# What to work on:
Exactly as they appear below, repeat the lines from the one with "Charlotte, NC 28277" through the one with "INTERIOR SIGNAGE", and no others.

# Material for this task:
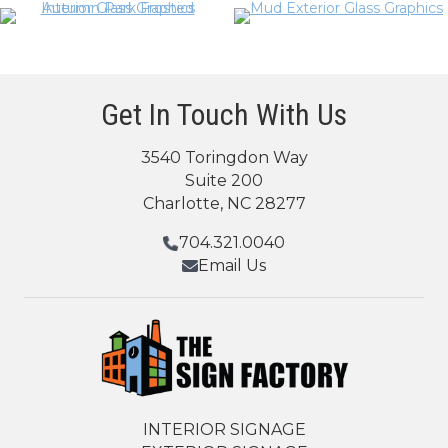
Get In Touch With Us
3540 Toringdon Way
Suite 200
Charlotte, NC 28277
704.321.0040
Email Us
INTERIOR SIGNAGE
* * *
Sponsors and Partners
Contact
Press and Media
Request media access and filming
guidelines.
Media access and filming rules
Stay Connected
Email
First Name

# Answer to this problem:
Charlotte, NC 28277
704.321.0040
Email Us
INTERIOR SIGNAGE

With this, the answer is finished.